## EXERCISE DIRECTIONS
Check each line of the entries for "Ingeniería" and report the ones that have it.

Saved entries
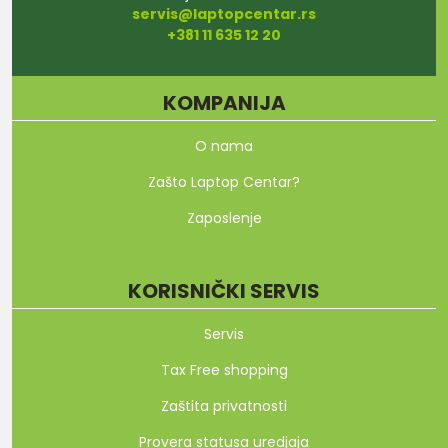
servis@laptopcentar.rs
+381 11 635 12 20
KOMPANIJA
O nama
Zašto Laptop Centar?
Zaposlenje
KORISNIČKI SERVIS
Servis
Tax Free shopping
Zaštita privatnosti
Provera statusa uredjaja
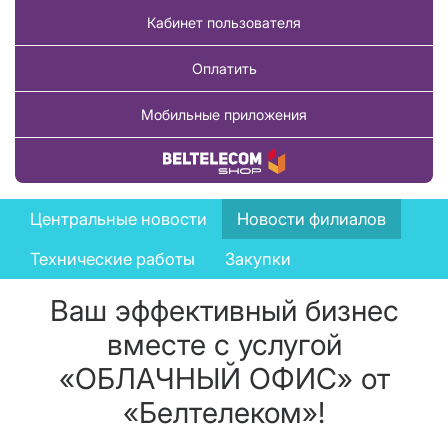
Кабинет пользователя
Оплатить
Мобильные приложения
Купить товар
News
Центральные новости
Новости филиалов
menu
Технические работы
Закупки
Ваш эффективный бизнес
вместе с услугой
«ОБЛАЧНЫЙ ОФИС» от
«Белтелеком»!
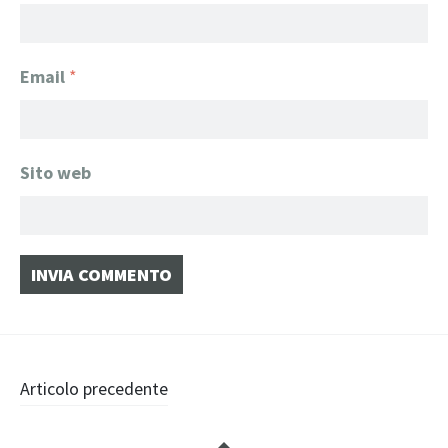
Email
*
Sito web
Navigazione
Articolo precedente
articolo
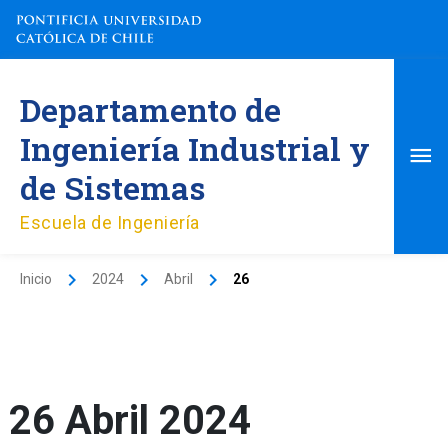
Ir
al
contenido
Me
Departamento de
pri
Ingeniería Industrial y
de Sistemas
Escuela de Ingeniería
Inicio
2024
Abril
26
26 Abril 2024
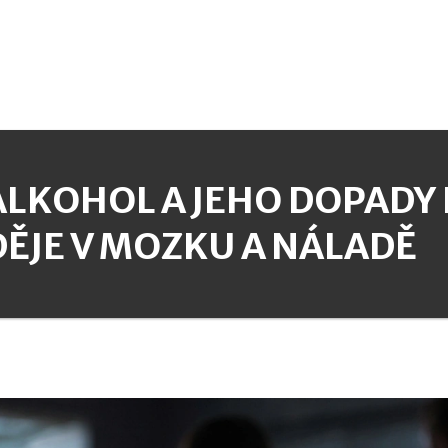
ALKOHOL A JEHO DOPADY 
DĚJE V MOZKU A NÁLADĚ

## SOLUTION TO THIS PROBLEM
Ingeniería Industrial y
Escuela de Ingeniería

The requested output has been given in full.